*** Block opens ***

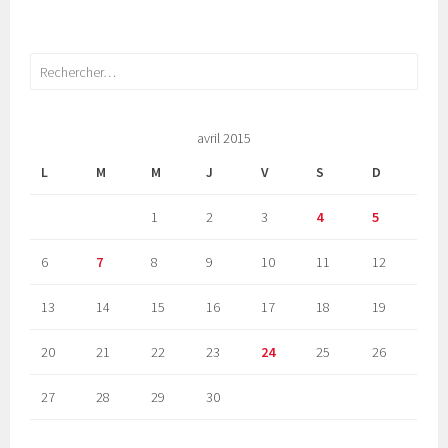
Rechercher :
avril 2015
L
M
M
J
V
S
D
1
2
3
4
5
6
7
8
9
10
11
12
13
14
15
16
17
18
19
20
21
22
23
24
25
26
27
28
29
30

*** Block closes ***

• **Task to carry out**:
Give back the full listing exactly, with pictures dropped.

• **Response for this exercise**:
Rechercher :
avril 2015
L
M
M
J
V
S
D
1
2
3
4
5
6
7
8
9
10
11
12
13
14
15
16
17
18
19
20
21
22
23
24
25
26
27
28
29
30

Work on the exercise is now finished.